2. STORY: THE ALGORITHM MISCONCEPTIONS
The data collected for the purposes of this research gave an answer to the central question posed by the research team which will be discussed further in the findings section of this report. What it achieved doing, in addition to that, was to enlighten other aspects to the working of the algorithm. It turns out that there are some assumptions about such algorithms that are not altogether true. These assumptions collectively make up a set of common misconceptions about the Facebook algorithm. The story that came out of this journalistic research is elaborates on these misconceptions.
Facebook is supposed to encourage socializing and critical thinking
Facebook positions itself as a social platform where you can voice your opinions. But as seen through Jan De Vries’ profile, it is more of a platform that pushes you to consume – content or just advertisements. Content that is easily digestible by the user is a priority while group suggestions and events which would make the user socialize are not often visible on the forefront. Users are not encouraged to engage in any forms of debates or current discussions but rather be passive consumers while their feed turns into an ongoing promotion of different goods and services. Facebook trains consumers and reinforces consumerism rather than critical thinking, which is why it supposedly encourages its users to blindly consume the content given to them according to the official narrative.

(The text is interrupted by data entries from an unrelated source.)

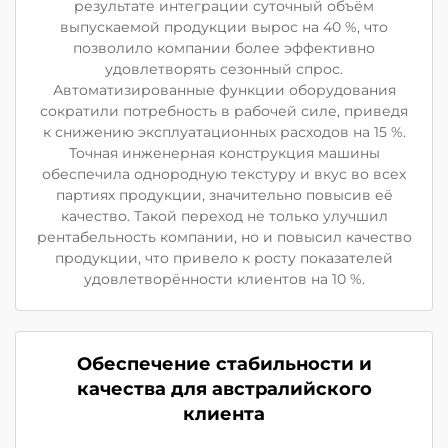
результате интеграции суточный объём
выпускаемой продукции вырос на 40 %, что
позволило компании более эффективно
удовлетворять сезонный спрос.
Автоматизированные функции оборудования
сократили потребность в рабочей силе, приведя
к снижению эксплуатационных расходов на 15 %.
Точная инженерная конструкция машины
обеспечила однородную текстуру и вкус во всех
партиях продукции, значительно повысив её
качество. Такой переход не только улучшил
рентабельность компании, но и повысил качество
продукции, что привело к росту показателей
удовлетворённости клиентов на 10 %.
Обеспечение стабильности и
качества для австралийского
клиента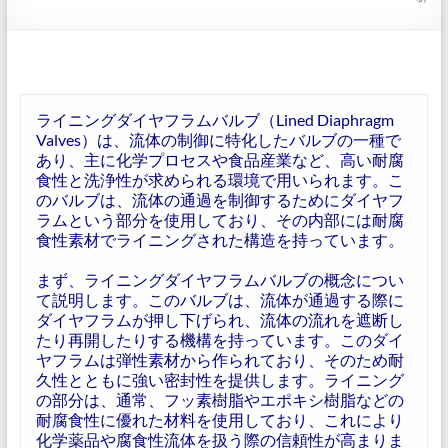
ライニングダイヤフラムバルブ（Lined Diaphragm
Valves）は、流体の制御に特化したバルブの一種で
あり、主に化学プロセスや食品産業など、高い耐腐
食性と洗浄性が求められる環境で用いられます。こ
のバルブは、流体の通過を制御するためにダイヤフ
ラムという部分を使用しており、その内部には耐腐
食性素材でライニングされた構造を持っています。
まず、ライニングダイヤフラムバルブの概念につい
て説明します。このバルブは、流体が通過する際に
ダイヤフラムが押し下げられ、流体の流れを遮断し
たり再開したりする機構を持っています。このダイ
ヤフラムは弾性素材から作られており、そのため耐
久性とともに強い密封性を提供します。ライニング
の部分は、通常、フッ素樹脂やエポキシ樹脂などの
耐腐食性に優れた材料を使用しており、これにより
化学薬品や腐食性流体を扱う際の信頼性が高まりま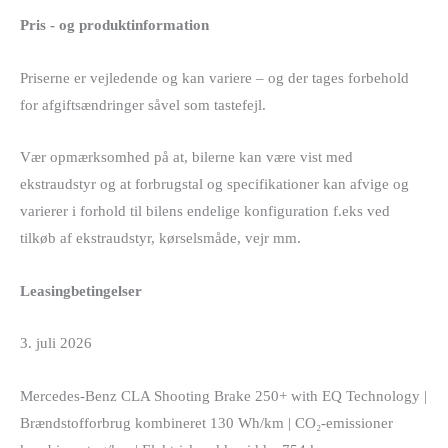
Pris - og produktinformation
Priserne er vejledende og kan variere – og der tages forbehold
for afgiftsændringer såvel som tastefejl.
Vær opmærksomhed på at, bilerne kan være vist med
ekstraudstyr og at forbrugstal og specifikationer kan afvige og
varierer i forhold til bilens endelige konfiguration f.eks ved
tilkøb af ekstraudstyr, kørselsmåde, vejr mm.
Leasingbetingelser
3. juli 2026
Mercedes-Benz CLA Shooting Brake 250+ with EQ Technology |
Brændstofforbrug kombineret 130 Wh/km | CO₂-emissioner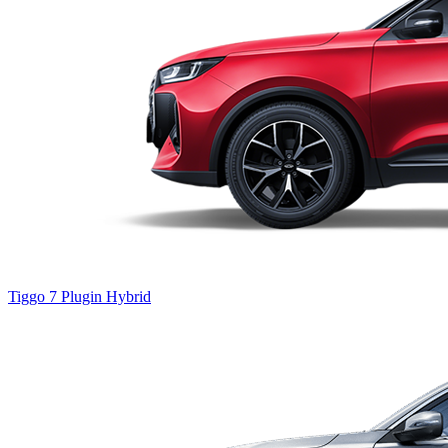
Tiggo 7
Plugin Hybrid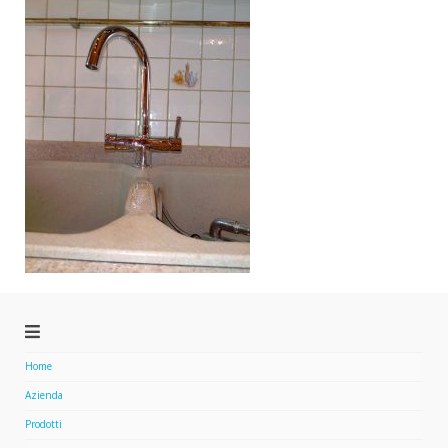
Home
Azienda
Prodotti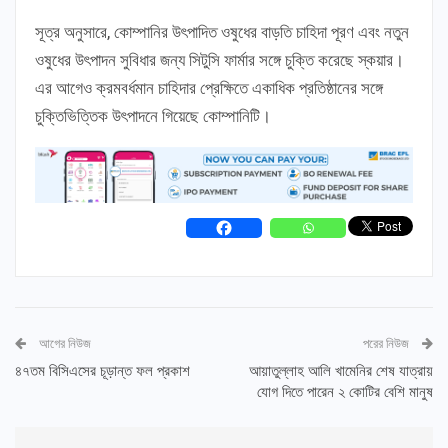
সূত্র অনুসারে, কোম্পানির উৎপাদিত ওষুধের বাড়তি চাহিদা পূরণ এবং নতুন
ওষুধের উৎপাদন সুবিধার জন্য সিটুসি ফার্মার সঙ্গে চুক্তি করেছে স্কয়ার।
এর আগেও ক্রমবর্ধমান চাহিদার প্রেক্ষিতে একাধিক প্রতিষ্ঠানের সঙ্গে
চুক্তিভিত্তিক উৎপাদনে গিয়েছে কোম্পানিটি।
আগের নিউজ
পরের নিউজ
৪৭তম বিসিএসের চূড়ান্ত ফল প্রকাশ
আয়াতুল্লাহ আলি খামেনির শেষ যাত্রায়
যোগ দিতে পারেন ২ কোটির বেশি মানুষ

There are no attempts to erode the filter bubbles
Facebook does, in fact, confirm your preferences further, creating the so-called filter bubbles. The users rather than being exposed to a diverse feed, they fall into a loop of never-ending content which targets only specific beliefs and point of views, which coincide with users’ present attitudes. They learn how to accept their own news feed as a representation of the world and encourage radicalization of ideas and fanaticism. However, surprisingly it also attempts to expose users who seem to be already radicalized in content, as for example Jan, which is out of their comfort zone. In Jan’s case, this was the numerous friend suggestions his profile received coming from different people. These friend suggestions from various foreign countries ranging from Indonesia to Belgium could also be due to the normalization Facebook attempts to achieve through exposing their users to content (friend suggestions, group suggestions, events, etc) which is not necessarily directly linked to the user’s preferences. Although there is just a probability of this normalization, the data that our team got after thorough analysis strongly suggests the possibility of it being true.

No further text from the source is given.